**ASSIGNMENT**:
From the records below, print exactly the lines starting at the one containing "Segment anything that" and ending at the one containing "Look at this image. Can you find small bowel?", ends included, and nothing else.

Extracted data entries

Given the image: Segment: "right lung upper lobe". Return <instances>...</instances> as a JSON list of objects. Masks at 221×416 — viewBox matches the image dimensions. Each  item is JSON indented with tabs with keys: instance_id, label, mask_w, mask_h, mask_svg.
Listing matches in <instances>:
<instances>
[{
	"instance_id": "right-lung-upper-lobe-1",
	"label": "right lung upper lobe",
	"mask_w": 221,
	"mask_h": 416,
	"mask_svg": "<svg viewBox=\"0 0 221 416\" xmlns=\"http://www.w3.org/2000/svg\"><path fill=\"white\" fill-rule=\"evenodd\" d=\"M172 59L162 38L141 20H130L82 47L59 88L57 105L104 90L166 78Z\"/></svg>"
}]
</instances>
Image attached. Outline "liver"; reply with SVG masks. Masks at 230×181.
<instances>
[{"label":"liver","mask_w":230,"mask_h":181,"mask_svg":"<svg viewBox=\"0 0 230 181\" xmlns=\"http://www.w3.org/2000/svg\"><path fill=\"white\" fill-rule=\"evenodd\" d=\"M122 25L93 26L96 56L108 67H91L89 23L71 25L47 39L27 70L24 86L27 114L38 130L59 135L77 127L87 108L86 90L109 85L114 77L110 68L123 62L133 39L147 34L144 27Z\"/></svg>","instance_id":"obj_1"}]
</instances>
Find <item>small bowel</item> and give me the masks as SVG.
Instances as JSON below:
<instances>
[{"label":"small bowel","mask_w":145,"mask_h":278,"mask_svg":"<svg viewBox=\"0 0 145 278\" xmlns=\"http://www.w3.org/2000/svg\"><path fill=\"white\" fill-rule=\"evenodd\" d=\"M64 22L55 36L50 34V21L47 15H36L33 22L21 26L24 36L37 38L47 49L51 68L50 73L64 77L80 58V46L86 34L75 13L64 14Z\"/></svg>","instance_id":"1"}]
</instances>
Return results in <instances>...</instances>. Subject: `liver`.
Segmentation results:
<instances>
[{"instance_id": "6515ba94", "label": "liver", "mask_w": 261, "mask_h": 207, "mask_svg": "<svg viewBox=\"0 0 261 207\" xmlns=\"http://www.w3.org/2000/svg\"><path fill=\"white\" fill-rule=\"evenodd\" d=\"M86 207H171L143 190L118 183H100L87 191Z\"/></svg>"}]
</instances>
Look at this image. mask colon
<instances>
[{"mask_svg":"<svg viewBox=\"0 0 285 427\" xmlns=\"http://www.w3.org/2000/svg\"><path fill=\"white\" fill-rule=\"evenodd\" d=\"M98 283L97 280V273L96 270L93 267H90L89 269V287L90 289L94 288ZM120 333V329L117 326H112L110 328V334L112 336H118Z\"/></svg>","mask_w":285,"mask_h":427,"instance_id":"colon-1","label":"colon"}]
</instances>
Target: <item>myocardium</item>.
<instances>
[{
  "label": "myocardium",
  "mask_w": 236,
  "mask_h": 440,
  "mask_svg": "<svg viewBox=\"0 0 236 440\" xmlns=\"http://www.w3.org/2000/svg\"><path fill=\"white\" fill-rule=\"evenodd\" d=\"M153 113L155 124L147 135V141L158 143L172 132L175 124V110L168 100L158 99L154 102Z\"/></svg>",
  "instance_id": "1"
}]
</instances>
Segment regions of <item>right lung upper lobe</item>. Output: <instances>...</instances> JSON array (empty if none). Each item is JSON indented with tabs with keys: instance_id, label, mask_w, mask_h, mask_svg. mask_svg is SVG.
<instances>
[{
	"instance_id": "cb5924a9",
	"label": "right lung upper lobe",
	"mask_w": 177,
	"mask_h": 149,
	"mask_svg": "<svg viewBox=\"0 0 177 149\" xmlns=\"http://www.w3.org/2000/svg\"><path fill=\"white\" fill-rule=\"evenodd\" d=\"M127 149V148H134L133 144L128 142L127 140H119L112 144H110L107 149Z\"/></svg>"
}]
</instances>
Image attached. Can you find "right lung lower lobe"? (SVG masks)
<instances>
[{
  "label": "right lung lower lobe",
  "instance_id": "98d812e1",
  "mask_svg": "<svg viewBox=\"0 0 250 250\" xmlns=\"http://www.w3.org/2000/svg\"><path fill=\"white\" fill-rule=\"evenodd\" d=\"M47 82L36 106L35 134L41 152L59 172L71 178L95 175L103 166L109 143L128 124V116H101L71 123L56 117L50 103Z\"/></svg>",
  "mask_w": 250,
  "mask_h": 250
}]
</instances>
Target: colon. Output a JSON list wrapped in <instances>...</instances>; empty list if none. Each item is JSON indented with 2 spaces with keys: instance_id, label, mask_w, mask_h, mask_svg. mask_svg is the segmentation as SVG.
--
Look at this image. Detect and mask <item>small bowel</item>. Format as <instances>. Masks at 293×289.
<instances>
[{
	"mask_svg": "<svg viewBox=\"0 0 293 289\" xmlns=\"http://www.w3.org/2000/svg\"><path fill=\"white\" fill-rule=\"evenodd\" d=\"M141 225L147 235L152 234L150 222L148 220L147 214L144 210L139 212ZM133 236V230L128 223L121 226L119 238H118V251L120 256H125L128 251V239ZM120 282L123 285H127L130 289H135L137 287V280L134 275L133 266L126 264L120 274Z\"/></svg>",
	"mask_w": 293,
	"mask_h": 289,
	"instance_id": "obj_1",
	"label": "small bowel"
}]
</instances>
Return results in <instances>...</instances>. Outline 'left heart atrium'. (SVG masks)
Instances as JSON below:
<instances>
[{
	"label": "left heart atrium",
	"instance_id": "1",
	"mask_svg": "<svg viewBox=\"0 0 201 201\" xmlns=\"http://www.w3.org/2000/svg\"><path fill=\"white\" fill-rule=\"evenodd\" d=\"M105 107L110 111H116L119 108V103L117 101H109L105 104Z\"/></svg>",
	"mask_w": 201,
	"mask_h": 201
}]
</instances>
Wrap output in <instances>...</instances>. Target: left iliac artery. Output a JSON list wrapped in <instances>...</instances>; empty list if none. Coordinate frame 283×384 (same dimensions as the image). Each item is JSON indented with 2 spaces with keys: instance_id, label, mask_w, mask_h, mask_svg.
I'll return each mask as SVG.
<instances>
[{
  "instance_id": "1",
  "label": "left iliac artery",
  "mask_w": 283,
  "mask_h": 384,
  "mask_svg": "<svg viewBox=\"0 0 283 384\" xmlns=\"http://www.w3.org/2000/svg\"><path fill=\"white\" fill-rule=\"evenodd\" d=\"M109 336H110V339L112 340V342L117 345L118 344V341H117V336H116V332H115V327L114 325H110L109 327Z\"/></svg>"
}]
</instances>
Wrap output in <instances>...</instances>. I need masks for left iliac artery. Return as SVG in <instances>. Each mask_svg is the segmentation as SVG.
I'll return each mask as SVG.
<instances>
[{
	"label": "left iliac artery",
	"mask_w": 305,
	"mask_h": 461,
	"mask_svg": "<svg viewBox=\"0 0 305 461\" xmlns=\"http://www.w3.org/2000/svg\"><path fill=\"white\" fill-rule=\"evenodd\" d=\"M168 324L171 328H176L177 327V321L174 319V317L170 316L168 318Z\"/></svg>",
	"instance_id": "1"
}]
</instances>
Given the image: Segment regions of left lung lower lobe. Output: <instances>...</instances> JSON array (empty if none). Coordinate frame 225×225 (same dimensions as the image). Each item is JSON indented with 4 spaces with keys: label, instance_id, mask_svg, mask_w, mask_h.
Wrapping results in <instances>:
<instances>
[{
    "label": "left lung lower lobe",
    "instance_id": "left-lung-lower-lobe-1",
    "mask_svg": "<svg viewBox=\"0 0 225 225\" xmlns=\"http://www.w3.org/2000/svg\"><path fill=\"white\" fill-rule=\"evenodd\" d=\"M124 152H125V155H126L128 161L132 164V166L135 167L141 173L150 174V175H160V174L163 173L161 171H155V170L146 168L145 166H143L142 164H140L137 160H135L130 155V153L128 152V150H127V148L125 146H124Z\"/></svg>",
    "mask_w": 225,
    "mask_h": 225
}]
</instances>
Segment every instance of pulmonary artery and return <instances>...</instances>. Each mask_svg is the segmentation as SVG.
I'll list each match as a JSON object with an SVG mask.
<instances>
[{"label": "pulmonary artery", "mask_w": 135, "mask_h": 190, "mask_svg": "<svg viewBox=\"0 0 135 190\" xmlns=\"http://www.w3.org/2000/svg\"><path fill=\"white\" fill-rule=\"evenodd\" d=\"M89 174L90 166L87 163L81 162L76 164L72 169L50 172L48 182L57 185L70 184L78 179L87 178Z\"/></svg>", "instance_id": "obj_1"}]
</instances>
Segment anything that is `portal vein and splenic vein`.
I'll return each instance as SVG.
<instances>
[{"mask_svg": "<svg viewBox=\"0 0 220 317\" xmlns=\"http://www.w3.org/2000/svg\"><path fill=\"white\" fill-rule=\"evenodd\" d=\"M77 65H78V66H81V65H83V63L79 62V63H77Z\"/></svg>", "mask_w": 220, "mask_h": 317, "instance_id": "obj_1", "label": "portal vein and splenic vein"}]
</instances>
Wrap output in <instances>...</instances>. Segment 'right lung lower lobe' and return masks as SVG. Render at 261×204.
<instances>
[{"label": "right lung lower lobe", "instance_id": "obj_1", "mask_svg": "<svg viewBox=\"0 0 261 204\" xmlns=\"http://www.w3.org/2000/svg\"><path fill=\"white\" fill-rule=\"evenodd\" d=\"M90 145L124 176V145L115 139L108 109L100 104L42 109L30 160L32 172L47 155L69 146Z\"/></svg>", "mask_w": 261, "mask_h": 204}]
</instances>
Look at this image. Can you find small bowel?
...
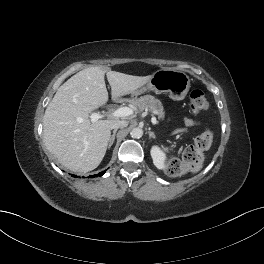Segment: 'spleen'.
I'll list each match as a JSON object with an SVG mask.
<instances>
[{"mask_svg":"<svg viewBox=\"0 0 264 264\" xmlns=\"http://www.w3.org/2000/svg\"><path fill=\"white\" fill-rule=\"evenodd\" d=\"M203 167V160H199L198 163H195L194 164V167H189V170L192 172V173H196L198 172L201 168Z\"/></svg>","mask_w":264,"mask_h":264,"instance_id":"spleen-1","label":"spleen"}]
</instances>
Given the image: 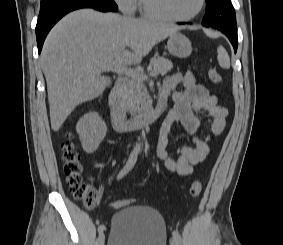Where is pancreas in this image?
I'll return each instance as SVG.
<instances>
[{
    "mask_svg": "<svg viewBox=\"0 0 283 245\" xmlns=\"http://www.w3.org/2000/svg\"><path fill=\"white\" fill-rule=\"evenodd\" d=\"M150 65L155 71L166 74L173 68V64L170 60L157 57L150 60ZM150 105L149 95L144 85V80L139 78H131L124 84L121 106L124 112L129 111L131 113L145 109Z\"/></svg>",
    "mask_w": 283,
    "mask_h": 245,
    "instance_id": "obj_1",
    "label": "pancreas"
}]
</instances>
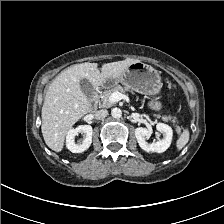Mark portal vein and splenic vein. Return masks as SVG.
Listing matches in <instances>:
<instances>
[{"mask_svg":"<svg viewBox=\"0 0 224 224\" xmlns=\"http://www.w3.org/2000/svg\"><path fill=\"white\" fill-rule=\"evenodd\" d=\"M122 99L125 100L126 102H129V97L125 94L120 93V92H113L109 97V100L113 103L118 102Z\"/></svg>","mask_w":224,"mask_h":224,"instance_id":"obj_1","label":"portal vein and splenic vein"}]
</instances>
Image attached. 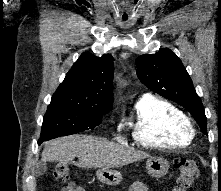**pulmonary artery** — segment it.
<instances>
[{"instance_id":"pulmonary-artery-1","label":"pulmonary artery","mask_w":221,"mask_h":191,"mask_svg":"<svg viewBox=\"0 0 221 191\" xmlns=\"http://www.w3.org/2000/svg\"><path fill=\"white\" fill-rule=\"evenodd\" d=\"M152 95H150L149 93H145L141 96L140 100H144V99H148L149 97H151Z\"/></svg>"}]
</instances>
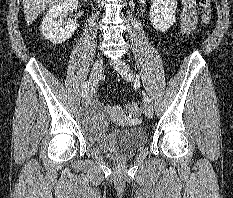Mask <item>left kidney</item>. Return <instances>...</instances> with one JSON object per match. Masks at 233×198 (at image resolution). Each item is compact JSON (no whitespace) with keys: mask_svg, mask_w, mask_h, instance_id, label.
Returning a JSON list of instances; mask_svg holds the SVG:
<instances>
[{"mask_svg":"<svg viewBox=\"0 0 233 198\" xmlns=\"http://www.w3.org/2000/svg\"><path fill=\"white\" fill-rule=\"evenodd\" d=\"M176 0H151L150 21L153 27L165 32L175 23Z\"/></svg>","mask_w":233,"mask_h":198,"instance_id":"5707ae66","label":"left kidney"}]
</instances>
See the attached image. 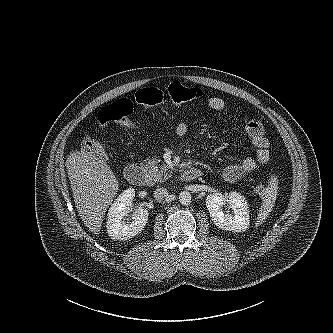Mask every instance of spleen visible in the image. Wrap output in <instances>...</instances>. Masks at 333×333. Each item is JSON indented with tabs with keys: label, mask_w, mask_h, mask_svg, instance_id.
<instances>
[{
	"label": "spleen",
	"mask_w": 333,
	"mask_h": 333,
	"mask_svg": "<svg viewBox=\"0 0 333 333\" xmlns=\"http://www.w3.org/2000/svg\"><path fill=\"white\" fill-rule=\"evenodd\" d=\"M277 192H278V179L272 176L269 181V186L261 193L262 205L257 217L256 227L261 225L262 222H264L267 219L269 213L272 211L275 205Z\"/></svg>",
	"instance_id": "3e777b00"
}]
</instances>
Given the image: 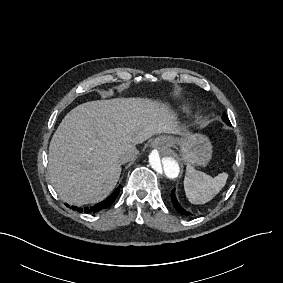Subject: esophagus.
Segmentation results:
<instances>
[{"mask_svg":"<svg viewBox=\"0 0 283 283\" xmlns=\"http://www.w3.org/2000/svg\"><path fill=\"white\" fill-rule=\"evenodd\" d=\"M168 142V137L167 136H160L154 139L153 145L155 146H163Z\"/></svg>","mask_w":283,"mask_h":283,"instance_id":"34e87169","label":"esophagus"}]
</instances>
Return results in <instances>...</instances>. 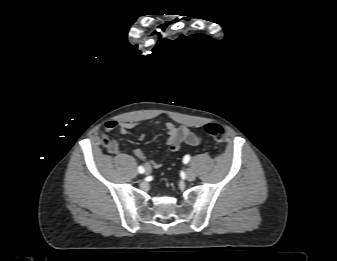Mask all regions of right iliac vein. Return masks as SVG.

**YOUR RESPONSE**:
Segment anything that is `portal vein and splenic vein`.
I'll return each instance as SVG.
<instances>
[{"mask_svg": "<svg viewBox=\"0 0 220 317\" xmlns=\"http://www.w3.org/2000/svg\"><path fill=\"white\" fill-rule=\"evenodd\" d=\"M77 65H78V66H81V65H83V63L79 62V63H77Z\"/></svg>", "mask_w": 220, "mask_h": 317, "instance_id": "obj_1", "label": "portal vein and splenic vein"}]
</instances>
Wrap output in <instances>...</instances>. Segment 'right lung lower lobe' and return masks as SVG. Render at 261×204.
<instances>
[{"label": "right lung lower lobe", "instance_id": "obj_1", "mask_svg": "<svg viewBox=\"0 0 261 204\" xmlns=\"http://www.w3.org/2000/svg\"><path fill=\"white\" fill-rule=\"evenodd\" d=\"M90 145L124 176V145L115 139L108 109L100 104L42 109L30 160L32 172L47 155L69 146Z\"/></svg>", "mask_w": 261, "mask_h": 204}]
</instances>
Look at this image. Can you find small bowel?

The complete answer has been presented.